[Opening EXERCISE INPUT section]

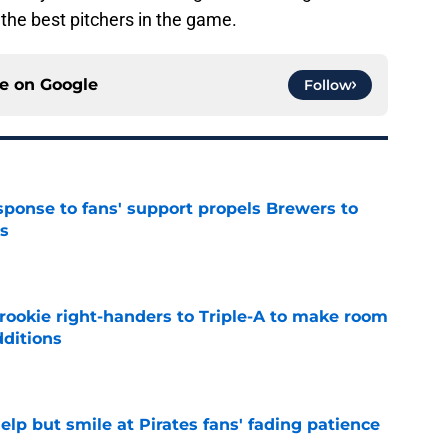
f the best pitchers in the game.
ce on
Google
Follow
esponse to fans' support propels Brewers to
s
e
rookie right-handers to Triple-A to make room
dditions
e
elp but smile at Pirates fans' fading patience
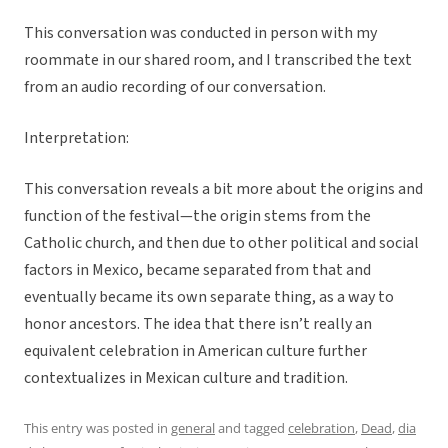
This conversation was conducted in person with my
roommate in our shared room, and I transcribed the text
from an audio recording of our conversation.
Interpretation:
This conversation reveals a bit more about the origins and
function of the festival—the origin stems from the
Catholic church, and then due to other political and social
factors in Mexico, became separated from that and
eventually became its own separate thing, as a way to
honor ancestors. The idea that there isn’t really an
equivalent celebration in American culture further
contextualizes in Mexican culture and tradition.
This entry was posted in
general
and tagged
celebration
,
Dead
,
dia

[Closing EXERCISE INPUT section]

_WORK TO BE COMPLETED_
Scan the entries above and copy each line where "celebration" occurs.

_YOUR SOLUTION_
equivalent celebration in American culture further
celebration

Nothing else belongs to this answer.